Canada News
Five new cases of bovine tuberculosis in Alberta cattle: food inspection agency
Canada’s food safety watchdog says more cases of bovine tuberculosis have been confirmed in southeastern Alberta.
The Canadian Food Inspection Agency says five new cases of the contagious bacterial disease have been found in cattle to bring the total number to six.
Dr.
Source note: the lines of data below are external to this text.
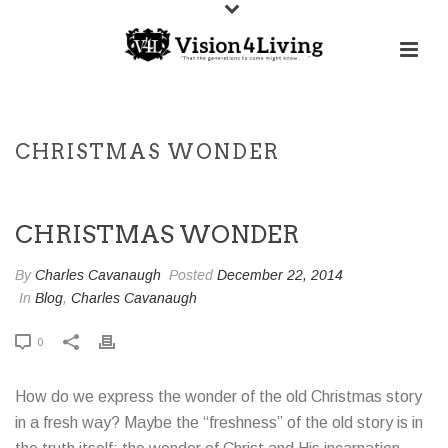
CHRISTMAS WONDER
CHRISTMAS WONDER
By
Charles Cavanaugh
Posted
December 22, 2014
In
Blog
,
Charles Cavanaugh
0
How do we express the wonder of the old Christmas story
in a fresh way? Maybe the “freshness” of the old story is in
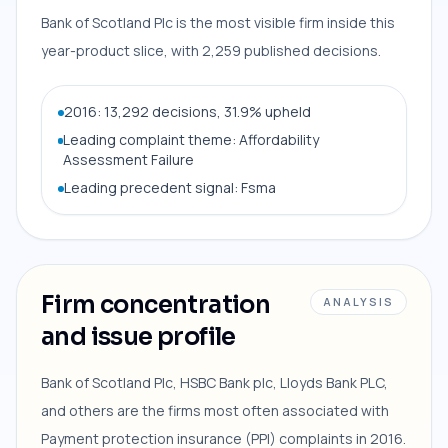
Bank of Scotland Plc is the most visible firm inside this
year-product slice, with 2,259 published decisions.
2016: 13,292 decisions, 31.9% upheld
Leading complaint theme: Affordability
Assessment Failure
Leading precedent signal: Fsma
Firm concentration
ANALYSIS
and issue profile
Bank of Scotland Plc, HSBC Bank plc, Lloyds Bank PLC,
and others are the firms most often associated with
Payment protection insurance (PPI) complaints in 2016.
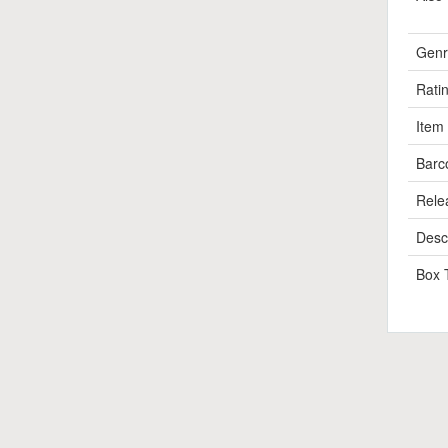
Genr
Rati
Item
Barc
Rele
Descr
Box 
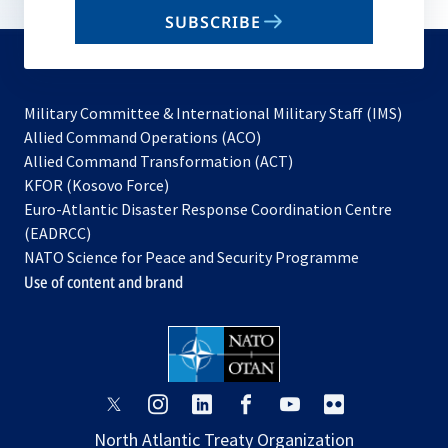
email
SUBSCRIBE
to
subscribe
Military Committee & International Military Staff (IMS)
opens
Allied Command Operations (ACO)
in
opens
Allied Command Transformation (ACT)
opens
a
in
KFOR (Kosovo Force)
in
new
a
Euro-Atlantic Disaster Response Coordination Centre
a
tab
new
(EADRCC)
new
tab
NATO Science for Peace and Security Programme
tab
Use of content and brand
opens
opens
opens
opens
opens
opens
in
in
in
in
in
in
North Atlantic Treaty Organization
a
a
a
a
a
a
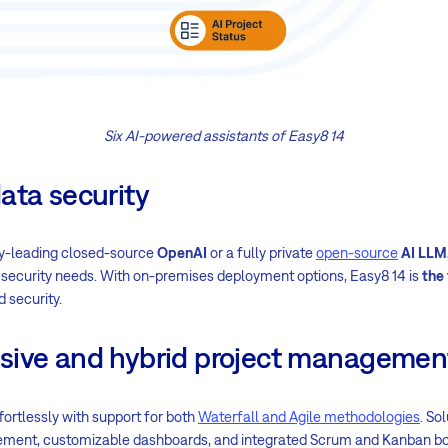
Six AI-powered assistants of Easy8 14
ata security
y-leading closed-source
OpenAI
or a fully private
open-source
AI LLM
ic security needs. With on-premises deployment options, Easy8 14 is
the 
d security.
sive and hybrid project managemen
fortlessly with support for both
Waterfall and Agile methodologies
. So
ent, customizable dashboards, and integrated Scrum and Kanban bo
Penny Greenwood, national manager of domestic disease control, said 34 farms in Alberta and two in Saskatchewan remain under quarantine, but that number could change.
“Subsequent to these new testing results, we are in the process of doing a risk assessment that will determine whether or not there are additional herds that need to be declared infected,” she said Thursday in Ottawa.
Greenwood said all of the cases are from one infected herd found at three separate locations in Alberta.
She said all of the cattle from the herd are in the process of being removed from the premises and killed.
The agency said the increase in the number of infected animals has no effect on food safety or on the beef industry trade.
There are no confirmed cases in Saskatchewan.
Bovine TB can be transmitted from infected animals to people, causing a condition similar to human tuberculosis, but the CFIA says the risk to the general population is very low.
“Any animal which show signs of disease, like the lesions associated with tuberculosis, is condemned and meat from that animal will not be sold for human consumption,” the agency said.
Alberta Beef Producers, an association that represents 20,000 producers, said it’s not good to have more confirmed cases, but it was not a surprise since the infectious disease involves one herd.
Rich Smith, the group’s executive director, said the agency pays compensation to producers whose animals are destroyed, but there are no payments to ranchers who lose money because they can’t sell or move their cattle due to the quarantine.
Smith said federal and provincial governments are considering an aid package for such producers.
“There needs to be financial support for these people caught in the quarantine,” he said from Calgary. “This is truly a disaster for those producers affected by this case.”
The United States Department of Agriculture reported the case of bovine TB to Canada in September after the disease was found in a slaughtered cow from a ranch near Jenner, about 250 kilometres east of Calgary.
The CFIA said the strain of TB identified is closely related to one that originated from cattle in central Mexico in 1997.
Bovine TB is a reportable disease in Canada and has been subject to a mandatory national eradication program since 1923.